# A cool kicking drill to improve your roundhouse kicks



## andyscriven

This is a drill use myself and teach at my school. It helps strengthen your hips muscles, improve balance and flexibility.


----------



## Flatfish

Thank you for that. I will try that out.


----------



## JowGaWolf

I do a similar exercise for a front heel kick and snap kick.  I never even thought about applying the same method to other kicks.  Thanks.


----------



## andyscriven

JowGaWolf said:


> I do a similar exercise for a front heel kick and snap kick.  I never even thought about applying the same method to other kicks.  Thanks.


 
Thanks for the feedback!!

I use it for Front kicks and side kicks as well. A great variation is to isolate the up down movement and use ankle weights to increase strength. Helps me massively to control my balance, when i'm demonstrating the breakdown of the kicks in class.


----------



## JR 137

Thank you for posting this.  I'll give it a try.

The more I think about this... When I throw my roundhouse kick, my foot unintentionally points downward about 45 degrees on impact.  I noticed it watching video of me hitting a heavy bag.  I can only kick about armpit height, but the higher I kick, the more pronounced it is.  Do you think this will help with that?  Some of it is due to kicking too high (for me), but even when I'm kicking at a comfortable range, such as thigh height, it's still there.

Thanks again.


----------



## Tony Dismukes

Cool exercise.

FYI - posting the same thread in 3 different sub-forums is frowned on here.
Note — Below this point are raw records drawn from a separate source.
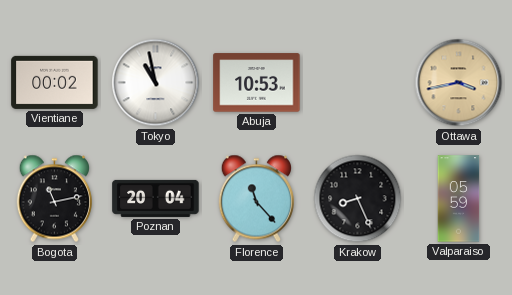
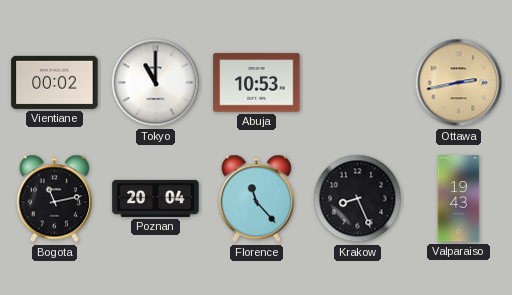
Tokyo: 10:58 -> 11:00
Ottawa: 3:43 -> 2:43
Valparaiso: 05:59 -> 19:43
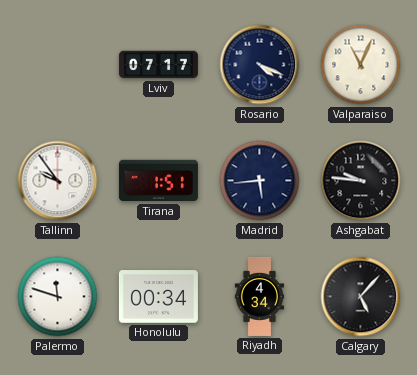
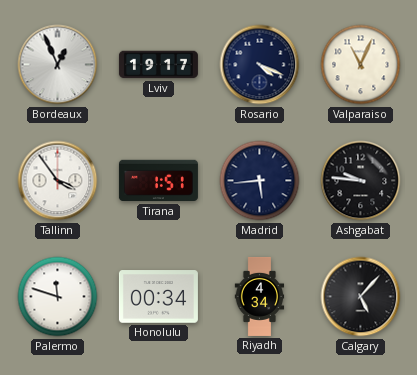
Bordeaux: none -> 12:56
Lviv: 07:17 -> 19:17
Tallinn: 9:54 -> 3:54
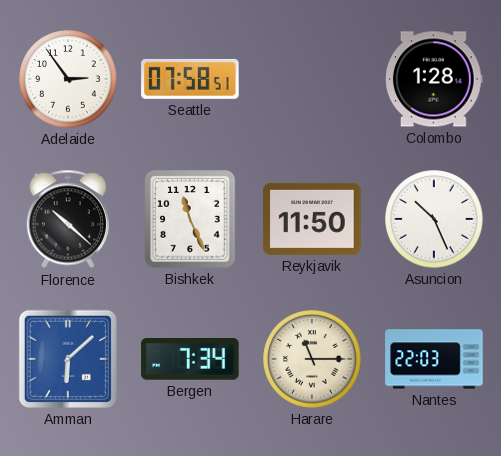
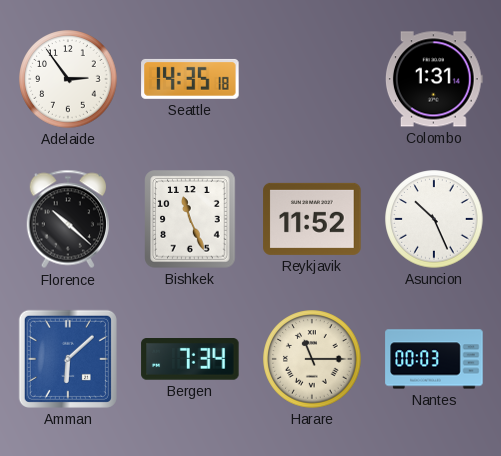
Seattle: 07:58 -> 14:35
Colombo: 1:28 -> 1:31
Reykjavik: 11:50 -> 11:52
Nantes: 22:03 -> 00:03
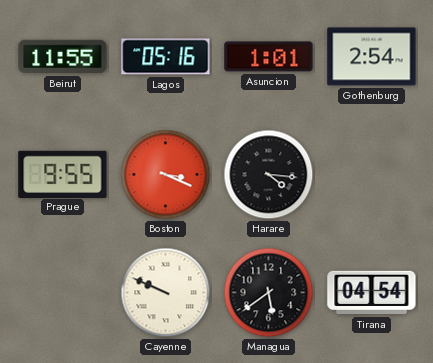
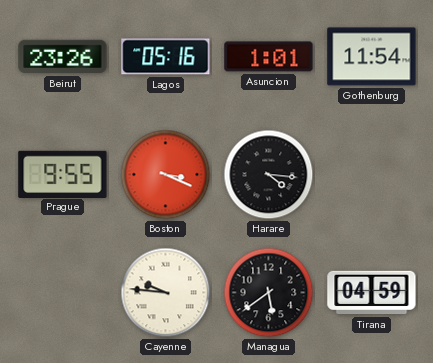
Beirut: 11:55 -> 23:26
Gothenburg: 2:54 -> 11:54
Cayenne: 9:49 -> 9:46
Tirana: 04:54 -> 04:59
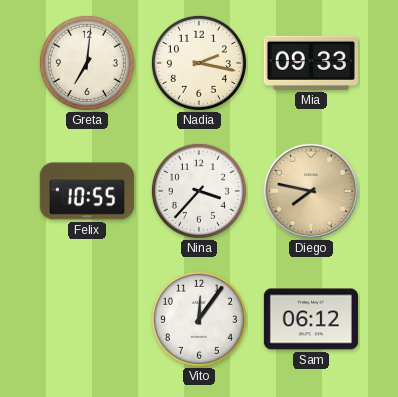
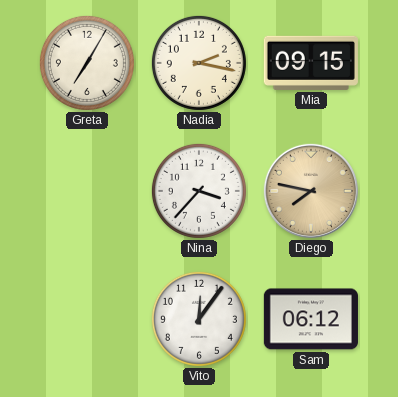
Greta: 7:01 -> 7:05
Mia: 09:33 -> 09:15
Felix: 10:55 -> none
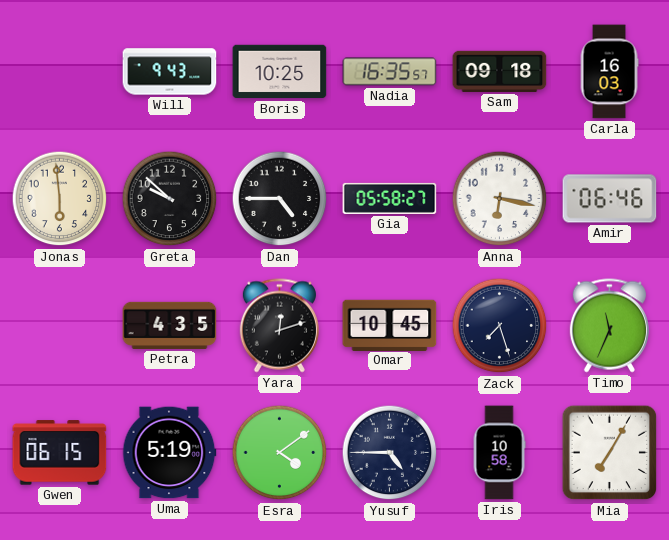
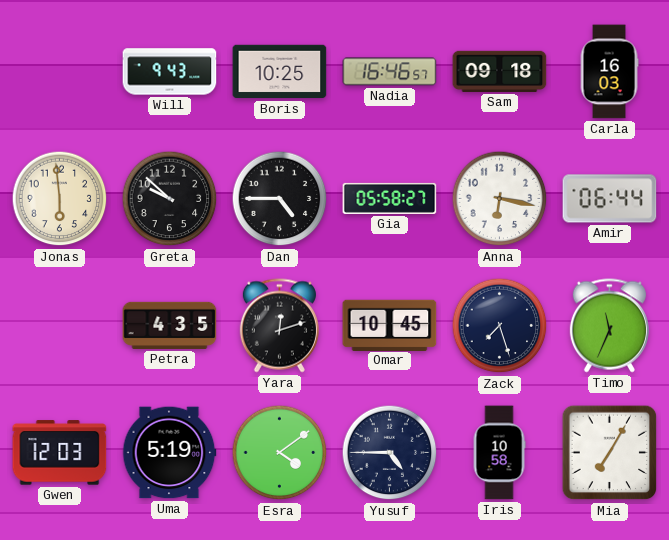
Nadia: 16:35 -> 16:46
Amir: 06:46 -> 06:44
Gwen: 06:15 -> 12:03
Best to just pick whichever sub-forum is the best fit and post just one thread.


----------



## andyscriven

Tony Dismukes said:


> Cool exercise.
> 
> FYI - posting the same thread in 3 different sub-forums is frowned on here. Best to just pick whichever sub-forum is the best fit and post just one thread.




Thanks for the sound advice. First time mistake, will look closer next time


----------



## andyscriven

JR 137 said:


> Thank you for posting this.  I'll give it a try.
> 
> The more I think about this... When I throw my roundhouse kick, my foot unintentionally points downward about 45 degrees on impact.  I noticed it watching video of me hitting a heavy bag.  I can only kick about armpit height, but the higher I kick, the more pronounced it is.  Do you think this will help with that?  Some of it is due to kicking too high (for me), but even when I'm kicking at a comfortable range, such as thigh height, it's still there.
> 
> Thanks again.


I'm sure it will help. The up and down motion helps build strength & elasticity in the hip muscles.  Have a look at isometric stretching exercises as they compliment this type of training.

I have a 75 year old student who after spending time working with me on opening the hips now kicks level.


----------



## Monkey Turned Wolf

andyscriven said:


> Thanks for the sound advice. First time mistake, will look closer next time


I don't think there's any specific rule against it, and you wouldn't have a real way to know that, just don't go around doing it multiple times.

If you are interested in being active, at the top there is an 'active topics' button, which show all the recent threads from all the sub-forums. Makes it easier to look around.


----------



## andyscriven

kempodisciple said:


> I don't think there's any specific rule against it, and you wouldn't have a real way to know that, just don't go around doing it multiple times.
> 
> If you are interested in being active, at the top there is an 'active topics' button, which show all the recent threads from all the sub-forums. Makes it easier to look around.



Thank you for your help. I will do that.


----------